- Coat of arms
- Gmina Sztabin within the Augustów County
- Coordinates (Sztabin): 53°41′N 23°7′E﻿ / ﻿53.683°N 23.117°E
- Country: Poland
- Voivodeship: Podlaskie
- County: Augustów
- Seat: Sztabin

Area
- • Total: 361.8 km^{2} (139.7 sq mi)

Population (2019-06-30)
- • Total: 5,079
- • Density: 14/km^{2} (36/sq mi)
- Website: http://www.sztabin.ug.gov.pl

= Gmina Sztabin =

Gmina Sztabin is a rural gmina (administrative district) in Augustów County, Podlaskie Voivodeship, in north-eastern Poland. Its seat is the village of Sztabin, which lies approximately 21 km south-east of Augustów and 63 km north of the regional capital Białystok.

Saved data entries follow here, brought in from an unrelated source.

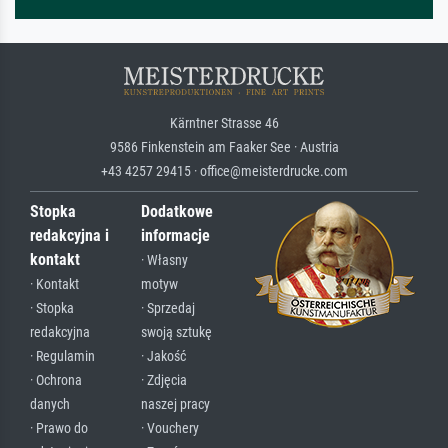
Kärntner Strasse 46
9586 Finkenstein am Faaker See · Austria
+43 4257 29415 · office@meisterdrucke.com
Stopka
Dodatkowe
redakcyjna i
informacje
kontakt
· Własny
· Kontakt
motyw
· Stopka
· Sprzedaj
redakcyjna
swoją sztukę
· Regulamin
· Jakość
· Ochrona
· Zdjęcia
danych
naszej pracy
· Prawo do
· Vouchery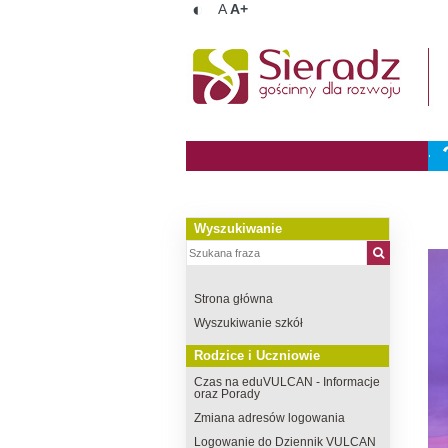
◐
A
A+
Wyszukiwanie
Strona główna
Wyszukiwanie szkół
Rodzice i Uczniowie
Czas na eduVULCAN - Informacje
oraz Porady
Zmiana adresów logowania
Logowanie do Dziennik VULCAN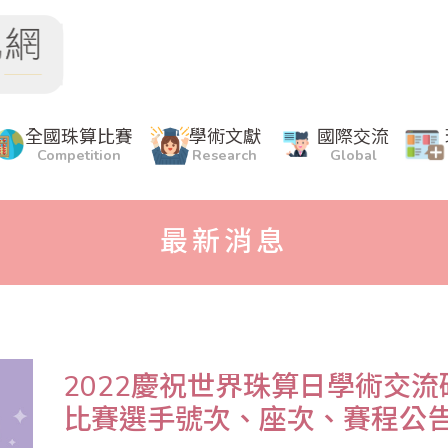
全國珠算比賽
學術文獻
國際交流
Competition
Research
Global
最新消息
2022慶祝世界珠算日學術交流
比賽選手號次、座次、賽程公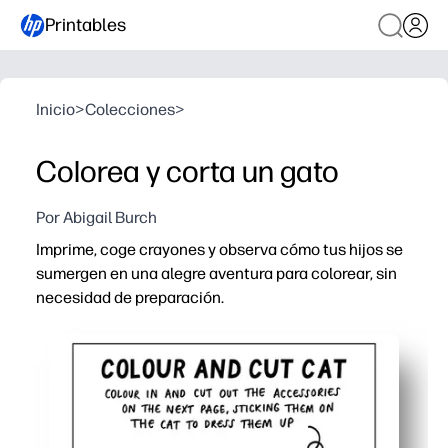
Printables
Inicio
>
Colecciones
>
Colorea y corta un gato
Por Abigail Burch
Imprime, coge crayones y observa cómo tus hijos se
sumergen en una alegre aventura para colorear, sin
necesidad de preparación.
Por qué funciona:
Actividad para imprimir y llevar que llena la hora de ter
Ayuda a sus hijos a desarrollar el control de la motricida
Los mantiene felizmente ocupados sin pantallas: tienes
Perfecto para el hogar, el aula y los viajes: fácil de re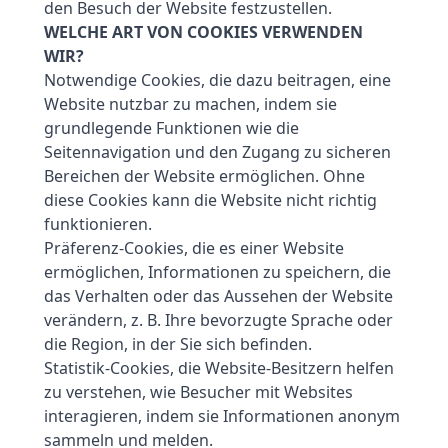
den Besuch der Website festzustellen.
WELCHE ART VON COOKIES VERWENDEN
WIR?
Notwendige Cookies, die dazu beitragen, eine
Website nutzbar zu machen, indem sie
grundlegende Funktionen wie die
Seitennavigation und den Zugang zu sicheren
Bereichen der Website ermöglichen. Ohne
diese Cookies kann die Website nicht richtig
funktionieren.
Präferenz-Cookies, die es einer Website
ermöglichen, Informationen zu speichern, die
das Verhalten oder das Aussehen der Website
verändern, z. B. Ihre bevorzugte Sprache oder
die Region, in der Sie sich befinden.
Statistik-Cookies, die Website-Besitzern helfen
zu verstehen, wie Besucher mit Websites
interagieren, indem sie Informationen anonym
sammeln und melden.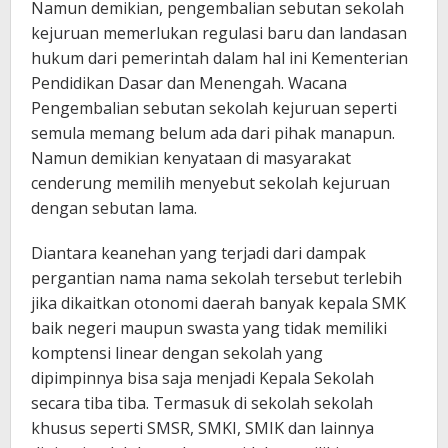
Namun demikian, pengembalian sebutan sekolah
kejuruan memerlukan regulasi baru dan landasan
hukum dari pemerintah dalam hal ini Kementerian
Pendidikan Dasar dan Menengah. Wacana
Pengembalian sebutan sekolah kejuruan seperti
semula memang belum ada dari pihak manapun.
Namun demikian kenyataan di masyarakat
cenderung memilih menyebut sekolah kejuruan
dengan sebutan lama.
Diantara keanehan yang terjadi dari dampak
pergantian nama nama sekolah tersebut terlebih
jika dikaitkan otonomi daerah banyak kepala SMK
baik negeri maupun swasta yang tidak memiliki
komptensi linear dengan sekolah yang
dipimpinnya bisa saja menjadi Kepala Sekolah
secara tiba tiba. Termasuk di sekolah sekolah
khusus seperti SMSR, SMKI, SMIK dan lainnya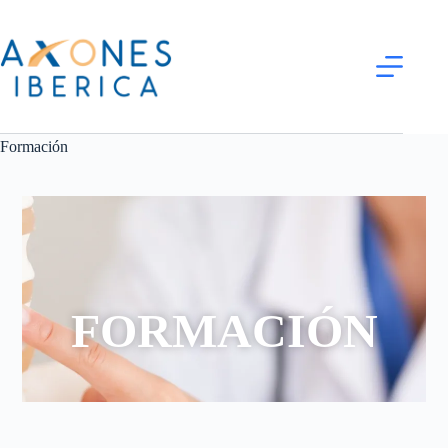
Formación
FORMACIÓN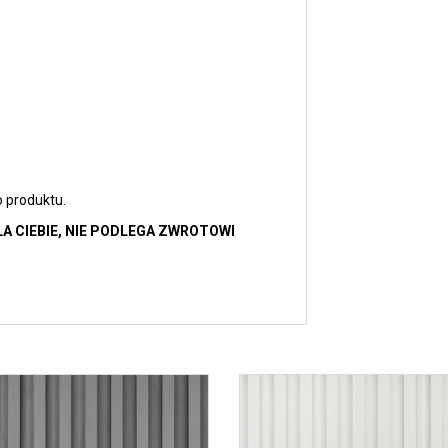
 produktu.
 CIEBIE, NIE PODLEGA ZWROTOWI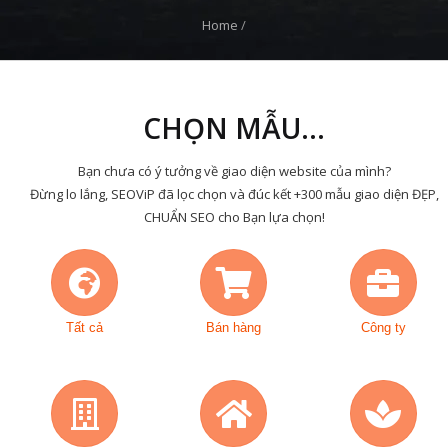
Home
/
CHỌN MẪU...
Bạn chưa có ý tưởng về giao diện website của mình?
Đừng lo lắng, SEOViP đã lọc chọn và đúc kết +300 mẫu giao diện ĐẸP,
CHUẨN SEO cho Bạn lựa chọn!
Tất cả
Bán hàng
Công ty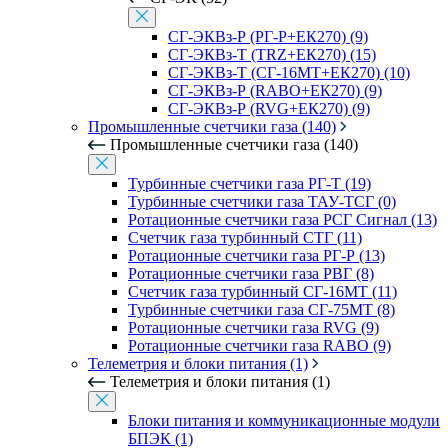
СГ-ЭКВз-Р (РГ-Р+ЕК270) (9)
СГ-ЭКВз-Т (TRZ+ЕК270) (15)
СГ-ЭКВз-Т (СГ-16МТ+ЕК270) (10)
СГ-ЭКВз-Р (RABO+ЕК270) (9)
СГ-ЭКВз-Р (RVG+ЕК270) (9)
Промышленные счетчики газа (140)
Промышленные счетчики газа (140)
Турбинные счетчики газа РГ-Т (19)
Турбинные счетчики газа ТАУ-ТСГ (0)
Ротационные счетчики газа РСГ Сигнал (13)
Счетчик газа турбинный СТГ (11)
Ротационные счетчики газа РГ-Р (13)
Ротационные счетчики газа РВГ (8)
Счетчик газа турбинный СГ-16МТ (11)
Турбинные счетчики газа СГ-75МТ (8)
Ротационные счетчики газа RVG (9)
Ротационные счетчики газа RABO (9)
Телеметрия и блоки питания (1)
Телеметрия и блоки питания (1)
Блоки питания и коммуникационные модули
БПЭК (1)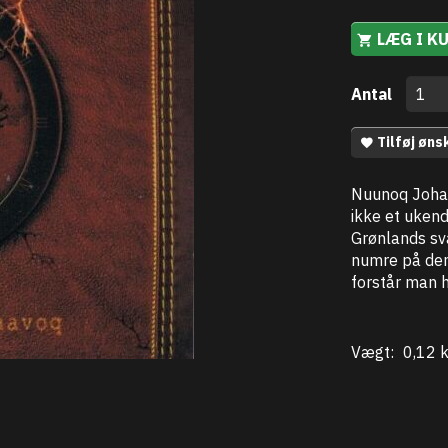
LÆG I K
Antal
Tilføj øns
Nuunoq Johan
ikke et ukend
Grønlands sva
numre på denn
forstår man 
Vægt:
0,12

The gmina covers an area of 361.8 km2, and as of 2019 its total population is 5,079.

==Villages==
Gmina Sztabin contains the villages and settlements of Andrzejewo, Balinka, Brzozowe Grądy, Budziski, Chomaszewo, Cisów, Czarniewo, Czarny Las, Dębowo, Długie, Ewy, Fiedorowizna, Grzędy, Hruskie, Huta, Jagłowo, Jaminy, Janówek, Jasionowo Dębowskie, Jastrzębna Druga, Jastrzębna Pierwsza, Jaziewo, Kamień, Karoliny, Klonowo, Kolonie Jasionowo, Komaszówka, Kopiec, Kopytkowo, Krasnoborki, Krasnybór, Kryłatka, Kunicha, Lebiedzin, Lipowo, Łubianka, Mogilnice, Motułka, Ostrowie, Podcisówek, Polkowo, Rogowo, Ściokła, Sosnowo, Sztabin, Wilcze Bagno, Wilkownia, Wolne, Wrotki and Żmojdak.

==Neighbouring gminas==
Gmina Sztabin is bordered by the gminas of Augustów, Bargłów Kościelny, Dąbrowa Białostocka, Goniądz, Jaświły, Lipsk, Płaska and Suchowola.